Belatedly, completely and a little surprisingly, I have fallen for Zoey Van Goey.
It hasn’t always been this way, but then the course of true love never did run smooth. Our first meeting came after an encounter on a website (this website in fact). Zoey sounded so intriguing, I had to find out more – but after debut album The Cage Was Unlocked All Along, there didn’t seem to be much of a future for us. We got on okay, I just didn’t feel that spark.
I imagined Zoey and I would go our separate ways and likely never see each other again, until it happened we were both at the Belle & Sebastian-curated ATP festival, Bowlie II, last December. Zoey were the last band to play that weekend. They performed right after a Beatles tribute act and from the moment drummer Matt Brennan walked on stage and quipped: “Wow, they’re a tough act to follow. Their tunes are really good,” the crowd were on their side. And from the moment they unleashed a killer set of songs from their new album, I was smitten.

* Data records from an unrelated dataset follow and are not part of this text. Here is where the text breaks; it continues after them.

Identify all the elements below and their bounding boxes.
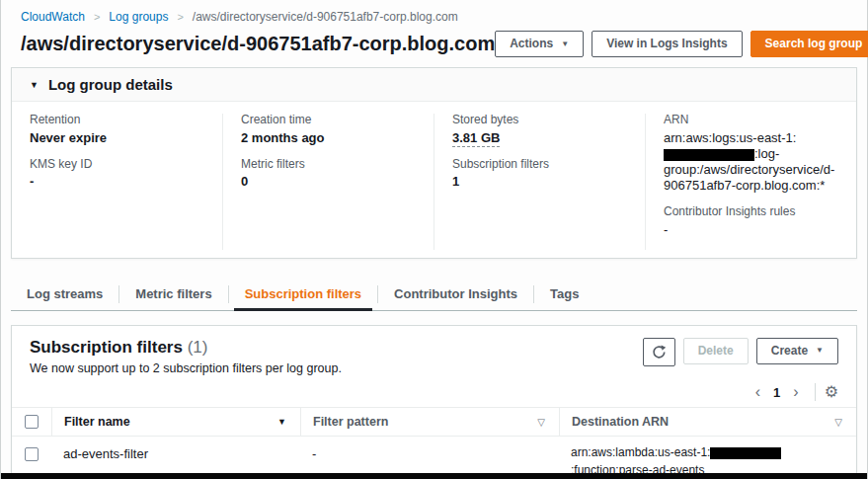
search-log-group-button[interactable]: Search log group (750, 31, 868, 57)
field-label: Retention (30, 114, 204, 127)
filter-pattern-value: - (312, 443, 316, 461)
tab-contributor-insights[interactable]: Contributor Insights (378, 279, 533, 310)
field-label: Stored bytes (452, 114, 627, 127)
filter-triangle-icon: ▽ (537, 417, 545, 428)
pagination-divider (815, 383, 816, 401)
page-header: /aws/directoryservice/d-906751afb7-corp.… (1, 24, 867, 57)
field-value: Never expire (30, 130, 204, 146)
header-actions: Actions ▼ View in Logs Insights Search l… (495, 31, 868, 57)
row-checkbox[interactable] (25, 447, 39, 461)
column-header-destination-arn[interactable]: Destination ARN ▽ (559, 408, 856, 436)
create-button-label: Create (771, 345, 808, 358)
sort-descending-icon: ▼ (277, 417, 286, 427)
field-label: Metric filters (241, 158, 416, 172)
creation-time-field: Creation time 2 months ago (241, 114, 416, 145)
redacted-account-id (710, 447, 781, 459)
settings-gear-icon[interactable]: ⚙ (825, 384, 838, 400)
filter-pattern-cell: - (300, 443, 559, 461)
current-page-number[interactable]: 1 (767, 385, 786, 400)
caret-down-icon: ▼ (816, 347, 824, 355)
stored-bytes-value[interactable]: 3.81 GB (452, 130, 627, 146)
arn-value: arn:aws:logs:us-east-1::log-group:/aws/d… (664, 130, 838, 194)
field-label: KMS key ID (30, 158, 204, 172)
subscription-filters-heading: Subscription filters (1) We now support … (30, 338, 342, 375)
breadcrumb-separator-icon: > (94, 11, 100, 23)
details-column-4: ARN arn:aws:logs:us-east-1::log-group:/a… (645, 114, 856, 250)
breadcrumb: CloudWatch > Log groups > /aws/directory… (1, 0, 867, 24)
pagination: ‹ 1 › ⚙ (12, 375, 856, 407)
kms-key-id-field: KMS key ID - (30, 158, 204, 190)
panel-actions: Delete Create ▼ (643, 338, 838, 375)
details-column-2: Creation time 2 months ago Metric filter… (222, 114, 434, 250)
field-value: 0 (241, 174, 416, 190)
breadcrumb-link-log-groups[interactable]: Log groups (109, 10, 168, 24)
contributor-insights-rules-field: Contributor Insights rules - (664, 205, 838, 238)
details-grid: Retention Never expire KMS key ID - Crea… (12, 102, 856, 258)
retention-field: Retention Never expire (30, 114, 204, 145)
previous-page-button[interactable]: ‹ (749, 384, 767, 400)
actions-button[interactable]: Actions ▼ (495, 31, 584, 57)
search-log-group-label: Search log group (765, 38, 863, 50)
field-value: 3.81 GB (452, 130, 500, 147)
view-logs-insights-button[interactable]: View in Logs Insights (592, 31, 742, 57)
log-group-details-panel: ▼ Log group details Retention Never expi… (11, 67, 857, 259)
field-label: ARN (664, 114, 838, 127)
details-column-1: Retention Never expire KMS key ID - (12, 114, 222, 250)
delete-button[interactable]: Delete (683, 338, 749, 364)
actions-button-label: Actions (510, 38, 553, 50)
create-button[interactable]: Create ▼ (756, 338, 838, 364)
column-header-filter-pattern[interactable]: Filter pattern ▽ (300, 408, 559, 436)
caret-down-icon: ▼ (561, 40, 569, 48)
field-value: - (30, 174, 204, 190)
select-all-checkbox[interactable] (25, 415, 39, 429)
subscription-filters-count-field: Subscription filters 1 (452, 158, 627, 190)
column-label: Filter pattern (313, 415, 388, 429)
subscription-filters-panel: Subscription filters (1) We now support … (11, 325, 857, 479)
field-label: Subscription filters (452, 158, 627, 172)
filter-triangle-icon: ▽ (834, 417, 842, 428)
tab-tags[interactable]: Tags (534, 279, 594, 310)
tab-log-streams[interactable]: Log streams (11, 279, 118, 310)
column-label: Destination ARN (572, 415, 669, 429)
field-label: Creation time (241, 114, 416, 127)
tab-subscription-filters[interactable]: Subscription filters (229, 279, 377, 310)
redacted-account-id (664, 149, 754, 161)
next-page-button[interactable]: › (786, 384, 805, 400)
panel-title-text: Subscription filters (30, 338, 183, 357)
collapse-triangle-icon: ▼ (30, 80, 39, 90)
breadcrumb-current-item: /aws/directoryservice/d-906751afb7-corp.… (193, 10, 458, 24)
screenshot-bottom-edge (1, 473, 867, 479)
row-select-cell (12, 443, 51, 461)
refresh-icon (652, 345, 667, 359)
cloudwatch-log-group-page: CloudWatch > Log groups > /aws/directory… (0, 0, 868, 479)
log-group-tabs: Log streams Metric filters Subscription … (11, 279, 857, 311)
details-column-3: Stored bytes 3.81 GB Subscription filter… (434, 114, 645, 250)
select-all-cell (12, 408, 51, 436)
metric-filters-field: Metric filters 0 (241, 158, 416, 190)
field-label: Contributor Insights rules (664, 205, 838, 219)
view-logs-insights-label: View in Logs Insights (606, 38, 727, 50)
destination-arn-prefix: arn:aws:lambda:us-east-1: (571, 445, 710, 459)
column-header-filter-name[interactable]: Filter name ▼ (51, 408, 300, 436)
arn-prefix: arn:aws:logs:us-east-1: (664, 130, 796, 145)
arn-field: ARN arn:aws:logs:us-east-1::log-group:/a… (664, 114, 838, 194)
stored-bytes-field: Stored bytes 3.81 GB (452, 114, 627, 145)
field-value: 1 (452, 174, 627, 190)
refresh-button[interactable] (643, 338, 675, 366)
panel-title: Subscription filters (1) (30, 338, 342, 358)
field-value: 2 months ago (241, 130, 416, 146)
subscription-filters-header: Subscription filters (1) We now support … (12, 326, 856, 375)
panel-description: We now support up to 2 subscription filt… (30, 361, 342, 375)
tab-metric-filters[interactable]: Metric filters (119, 279, 227, 310)
filter-name-value: ad-events-filter (63, 443, 148, 461)
filter-name-cell: ad-events-filter (51, 443, 300, 461)
breadcrumb-separator-icon: > (177, 11, 183, 23)
column-label: Filter name (64, 415, 130, 429)
log-group-details-header[interactable]: ▼ Log group details (12, 68, 856, 102)
table-header-row: Filter name ▼ Filter pattern ▽ Destinati… (12, 407, 856, 437)
breadcrumb-link-cloudwatch[interactable]: CloudWatch (21, 10, 85, 24)
field-value: - (664, 222, 838, 238)
page-title: /aws/directoryservice/d-906751afb7-corp.… (21, 33, 495, 55)
details-panel-title: Log group details (48, 76, 173, 93)
panel-count-badge: (1) (188, 338, 208, 357)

Propeller Versus Wings is a huge leap forward for ZVG. What’s strange is that beyond the acquisition of a full-time bassist in Adam Scott, not a massive amount has changed. All they’ve really done is gone and got better. Much better.
So how to describe Zoey Van Goey? They’re not your average indie four-piece. Seeing them on stage together, hailing from all corners of the globe and ranging in style from geek to hippy to uber-chic, it’s hard to believe they ever even met let alone formed a band. But form a band they did or, perhaps more accurately, two bands, or three, or more, such are the varying styles they employ. Broadly, though, their tunes can be split into two categories: the straight songs, voiced by Kim Moore, and the weird ones, fronted by Brennan.

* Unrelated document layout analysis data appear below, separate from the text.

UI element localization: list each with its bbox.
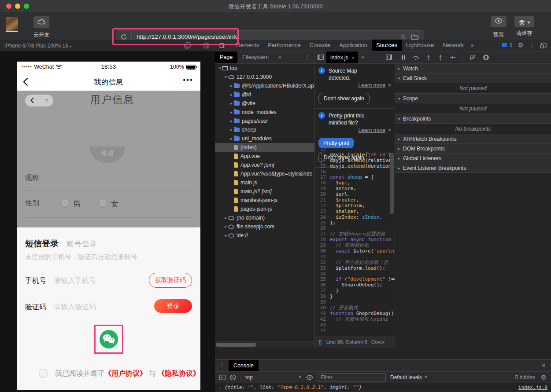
avatar-edit-overlay[interactable]: 修改 [90,147,125,163]
capsule-back-icon[interactable] [30,97,34,103]
drawer-menu-icon[interactable]: ⋮ [215,360,229,371]
debugger-section-dom-breakpoints[interactable]: ▸DOM Breakpoints [395,144,551,154]
close-icon[interactable]: × [388,82,391,88]
learn-more-link[interactable]: Learn more [359,127,385,133]
tab-account-login[interactable]: 账号登录 [67,240,96,248]
gender-male-radio[interactable] [60,198,70,208]
tree-item[interactable]: App.vue? [sm] [215,161,314,169]
tree-item[interactable]: ▾top [215,64,314,73]
tree-item[interactable]: ▾127.0.0.1:3000 [215,73,314,81]
tab-elements[interactable]: Elements [231,40,263,51]
step-icon[interactable] [450,55,456,60]
navigator-tab-page[interactable]: Page [215,51,237,63]
console-settings-icon[interactable]: ⚙ [541,374,547,381]
tab-network[interactable]: Network [438,40,468,51]
close-drawer-icon[interactable]: × [536,360,551,371]
tree-item[interactable]: ▸sheep [215,125,314,134]
tab-application[interactable]: Application [335,40,372,51]
tabs-overflow-icon[interactable]: » [468,40,477,51]
tree-item[interactable]: App.vue [215,152,314,161]
device-selector[interactable]: iPhone 6/7/8 Plus 100% 16 ▾ [4,43,71,49]
tab-lighthouse[interactable]: Lighthouse [402,40,439,51]
console-filter-input[interactable]: Filter [318,374,386,381]
debugger-section-watch[interactable]: ▸Watch [395,64,551,73]
tree-item[interactable]: ▸@id [215,90,314,99]
devtools-menu-icon[interactable]: ⋮ [529,42,535,49]
phone-input[interactable]: 请输入手机号 [54,276,96,286]
tree-item[interactable]: main.js? [sm] [215,187,314,196]
more-menu-icon[interactable]: ••• [183,76,193,84]
debugger-section-event-listener-breakpoints[interactable]: ▸Event Listener Breakpoints [395,163,551,173]
issues-indicator[interactable]: 1 [502,42,513,48]
tree-item[interactable]: (index) [215,143,314,152]
debugger-section-call-stack[interactable]: ▾Call Stack [395,73,551,83]
tree-item[interactable]: pages-json-js [215,205,314,213]
capsule-menu-icon[interactable]: ≡ [45,97,48,103]
step-into-icon[interactable] [426,55,431,60]
tab-console[interactable]: Console [305,40,335,51]
source-location-link[interactable]: index.js:9 [518,383,547,392]
tab-performance[interactable]: Performance [263,40,305,51]
console-sidebar-icon[interactable] [219,375,226,380]
clear-cache-button[interactable]: 清缓存 [511,16,537,37]
format-braces-icon[interactable]: {} [318,339,322,344]
navigator-tab-filesystem[interactable]: Filesystem [237,51,274,63]
agreement-checkbox[interactable] [39,369,48,378]
deactivate-breakpoints-icon[interactable] [470,55,476,60]
navigator-tabs-overflow-icon[interactable]: » [274,51,286,63]
dock-side-icon[interactable] [540,43,547,48]
settings-gear-icon[interactable]: ⚙ [518,41,524,49]
code-editor[interactable]: 1213dayjs.locale('zh-cn');14dayjs.extend… [315,147,395,336]
code-input[interactable]: 请输入验证码 [54,303,96,312]
tree-item[interactable]: ▸(no domain) [215,213,314,222]
tab-sources[interactable]: Sources [372,40,402,51]
tree-item[interactable]: ▸@vite [215,99,314,108]
tree-item[interactable]: ▸ide:// [215,231,314,240]
multi-window-icon[interactable] [184,42,191,49]
tree-item[interactable]: manifest-json-js [215,196,314,205]
tree-item[interactable]: ▸pages/user [215,117,314,125]
user-avatar[interactable] [6,17,18,32]
bookmarks-folder-icon[interactable] [411,34,418,40]
tree-item[interactable]: main.js [215,178,314,187]
clear-console-icon[interactable] [230,374,236,381]
inspect-device-icon[interactable] [215,40,230,51]
tree-item[interactable]: ▸file.sheepjs.com [215,222,314,231]
step-over-icon[interactable] [413,55,419,60]
preview-button[interactable]: 预览 [488,16,509,38]
refresh-icon[interactable] [120,33,127,40]
disable-icon[interactable] [203,42,210,49]
editor-tab-indexjs[interactable]: index.js× [326,51,358,63]
navigator-menu-icon[interactable]: ⋮ [300,51,314,63]
tree-item[interactable]: App.vue?vue&type=style&inde [215,169,314,178]
context-selector[interactable]: top▼ [245,374,302,381]
navigator-hscrollbar[interactable] [215,341,314,348]
debugger-section-xhr-fetch-breakpoints[interactable]: ▸XHR/fetch Breakpoints [395,134,551,144]
step-out-icon[interactable] [438,55,443,60]
tree-item[interactable]: ▸node_modules [215,108,314,117]
privacy-agreement-link[interactable]: 《隐私协议》 [158,370,200,377]
hide-navigator-icon[interactable] [315,51,326,63]
wechat-login-button[interactable] [100,330,118,348]
drawer-tab-console[interactable]: Console [229,360,259,371]
tab-sms-login[interactable]: 短信登录 [25,239,59,248]
debugger-section-scope[interactable]: ▾Scope [395,94,551,103]
open-file-icon[interactable] [383,51,395,63]
get-code-button[interactable]: 获取验证码 [149,273,192,288]
learn-more-link[interactable]: Learn more [359,82,385,88]
dont-show-again-button[interactable]: Don't show again [318,93,370,104]
tree-item[interactable]: ▸uni_modules [215,134,314,143]
log-levels-selector[interactable]: Default levels▼ [390,374,428,381]
pause-on-exceptions-icon[interactable] [483,54,489,61]
tree-item[interactable]: ▸@fs/Applications/HBuilderX.ap [215,81,314,90]
expand-icon[interactable]: ▸ [219,384,222,392]
editor-vscrollbar[interactable] [390,153,394,214]
debugger-section-breakpoints[interactable]: ▾Breakpoints [395,114,551,124]
cloud-dev-button[interactable]: 云开发 [28,16,55,39]
debugger-section-global-listeners[interactable]: ▸Global Listeners [395,154,551,163]
pause-script-icon[interactable] [401,55,406,60]
console-message[interactable]: ▸{title: "", link: "?spm=0.1.0.2.1", img… [215,383,551,392]
login-button[interactable]: 登录 [154,299,192,313]
url-input[interactable]: http://127.0.0.1:3000/#/pages/user/info [137,33,238,40]
gender-female-radio[interactable] [98,198,107,208]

Moore is once again to the fore. Her vocals skim across tender opener Mountain On Fire like white horses on waves, then light up the old-fashioned gentle jazz of My Aviator with rich honeyed warmth. What’s wonderful about Propeller Versus Wings is that it contains a selection of songs which, from the offbeat balladry of Sackville Sun to more angular efforts like Another Day Another Disaster, allow her to show off a voice which is truly worth listening to. Her, and possibly the band’s, finest hour comes on Escape Maps, a piano-led lovelorn gem which spills over with emotion.
Meanwhile, Brennan’s songwriting has matured immeasurably. The Canadian, whose stage chat, incidentally, is funnier than any number of comedians I could mention, likes to find a circuitous route into a love song. But whereas We All Hide In The Basements from the debut record felt forced and clumsy, here You Told The Drunks I Knew Karate is a triumph. Brennan voices the tale of a man doing increasingly crazy things for love (“I almost broke my collarbone, I didn’t care you were the most exciting thing I’d ever known”) which is heartfelt, uplifting and genuinely funny.
There are odd moments which grate: single The Cake And Eating It does not show the album in its best light, while the lyrics at times can feel like they’re trying a little too hard to be clever, but there’s so much variety and sheer quality here, it seems churlish to complain.
In fact, I think this could be the start of a beautiful friendship.